Something dropped to the ground behind me.
My immediate instinct was to duck. My training dictated whenever a threat was behind me, I wanted to make it more difficult to put a bullet in my back.
But it happened too quickly.
The familiar sting of the shockstick lodged into ribs. I shrieked, falling to my knees, the pain more intense than I’d ever experienced during my week on Concord.
“Don’t even think about it!” The person behind me shouted at my four when they turned, their forms already shifting. “I’ll put this on high and shock her braindead!”
I knew that voice.
Handsy.
“Didn’t think I’d see you again, baby.”
My fingers twitched, brushing against something long and thin. I curled my fingers around it.
He gripped my arm, hauling me up, and plastering me to his front where he stabbed the shockstick into my neck.
“Tell them to back off, or I’ll give it to you real good.” The disgusting innuendo made my skin crawl, made my psyche splinter, and my time in alpha pod resurface.
My train of thought screeched to a halt for a matter of seconds, only shaken back to the present when Handsy jostled me.
“Tell them!”
My breaths were shallow. I didn’t want to say it. I didn’t want to die. I didn’t want to be anywhere near Handsy. I didn’t know why my brain wasn’t cooperating!
“Do you have a death wish, baby?”
Crack.
His hot breath brushed against the back of my ear before he licked the spot.
A whimper slipped from me, and Handsy groaned.
It was like everything in me died for a hot minute. Everything I’d been taught, everything I stood for, every piece of my wiring just had one massive error as soon as Handsy put his paws on me.
“Stay back,” I breathed, giving a small shake of my head to my guys as they took another step forward. They paused, their eyes more turbulent than I’d ever seen yet. A tempest whirled within them.
“I knew you missed me,” Handsy cackled into my ear.
I could see Kahn’s current flaring to life, and I knew the only reason they held back was because Handsy’s shockstick was to my neck and could harm me at any moment.
In the seconds following that realization, I felt my psyche pulling itself together, piece by piece.
Handsy wouldn’t hurt me
. I was the only thing standing in the way of him and my four.
“How are you alive?” I said slowly.
He grinned against my ear before kissing it. My jaw tensed. I wanted to rip his tongue out.
“I learned to be quiet, that’s how. Those shrieking alien bugs don’t notice you when you cover yourself in mud and stop moving. In fact,” his tone cocky, “lots of things don’t notice you.”
“Too bad,” I gritted, “I was hoping you died.”
He jabbed the shockstick tighter against my neck. “Now, baby, you don’t mean that. You can make it up t—”
I stabbed his thigh with the small, jagged stick I’d grabbed while I was on the ground.
Handsy howled, staggering back a foot, giving me just enough room to duck out of his grasp and the shockstick’s end.
My training was ingrained into my muscle memory and I knew he’d come back with a swing. I narrowly missed his fist, my body lowering into a crouch before my fingers curled.

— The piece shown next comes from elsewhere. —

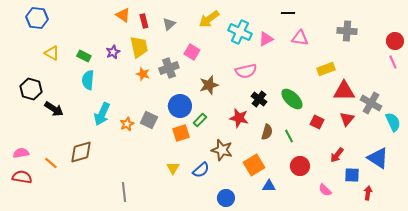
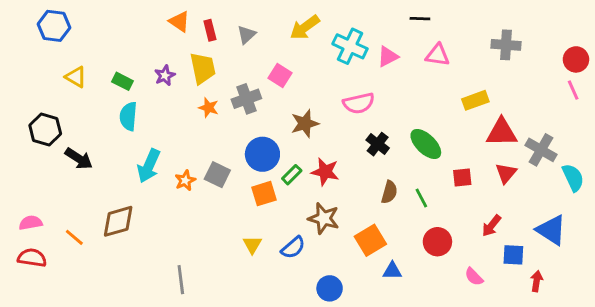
red star: (239, 118) -> (325, 172), moved
red square: (317, 122) -> (462, 178), turned -32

I pounded him in the ribs, twice in quick succession with every ounce of power I had in those two blows.
Again, he staggered, but I couldn’t let up.

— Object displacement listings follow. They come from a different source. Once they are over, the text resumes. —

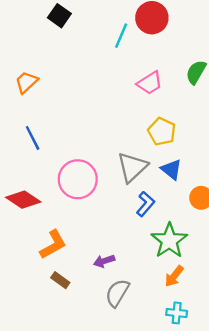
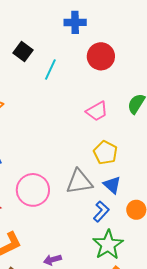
cyan line: (121, 36) -> (50, 70), moved
gray triangle: (132, 167) -> (79, 182), turned 32
blue L-shape: (145, 204) -> (101, 211), moved

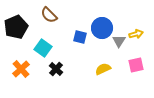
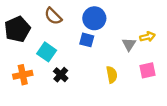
blue circle: (102, 28) -> (94, 18), moved
orange cross: (21, 69) -> (23, 75), turned 30
yellow semicircle: (103, 69) -> (112, 75), turned 105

In his distracted state, I snatched the shockstick from him, and with a grunt I stabbed his gut. “How does that feel?” I screamed, pulling back only to jab him once more.

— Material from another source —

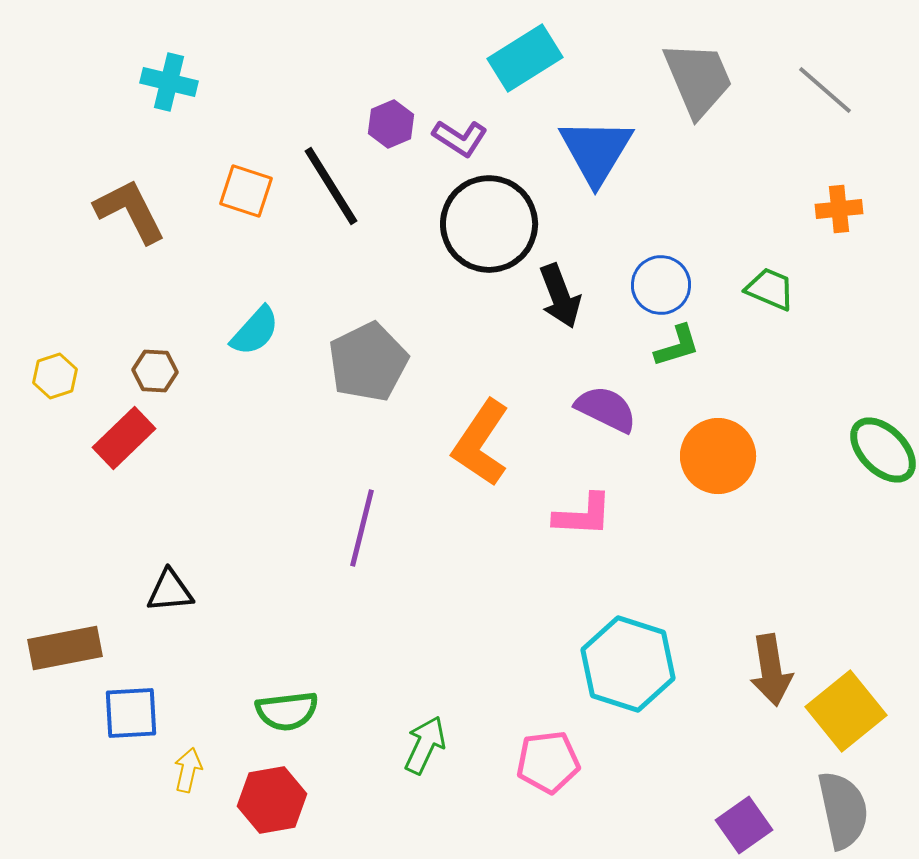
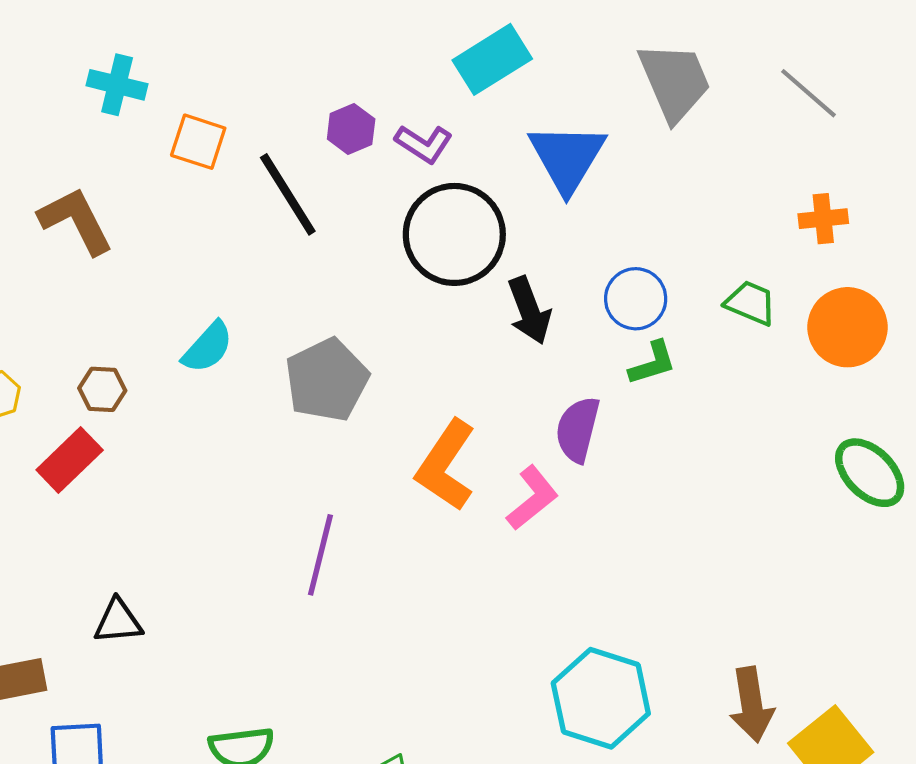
orange square: (246, 191) -> (198, 142), moved
purple semicircle: (606, 409) -> (578, 429), turned -102
orange circle: (718, 456) -> (848, 327), moved
pink L-shape: (583, 515) -> (532, 498), moved, turned -42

I followed him down when he tripped backward. My gaze landed on the gun at his hip. It happened so quickly I didn’t even realize I went for it until it was already in my hand, my knee digging into his chest.
Fingers pulled back the slide, eyes checking the chamber, my arm straightening to plant the barrel at my target.
“No, Char—”
Crack.
It wasn’t my psyche this time, but the sound of a gunshot.
I couldn’t let him say my name.
This whole time, he’d never said it. Inmate alpha thirty-three. That was who I was to him. He wasn’t allowed to say my fucking name.
Watching the trail of blood slide over his forehead from the single bullet hole was oddly therapeutic.
A weight lifted from my shoulders. I killed a monster. How many inmates had he tortured, psychologically and physically?
Fuck him.
Fuck him and all the guards like him.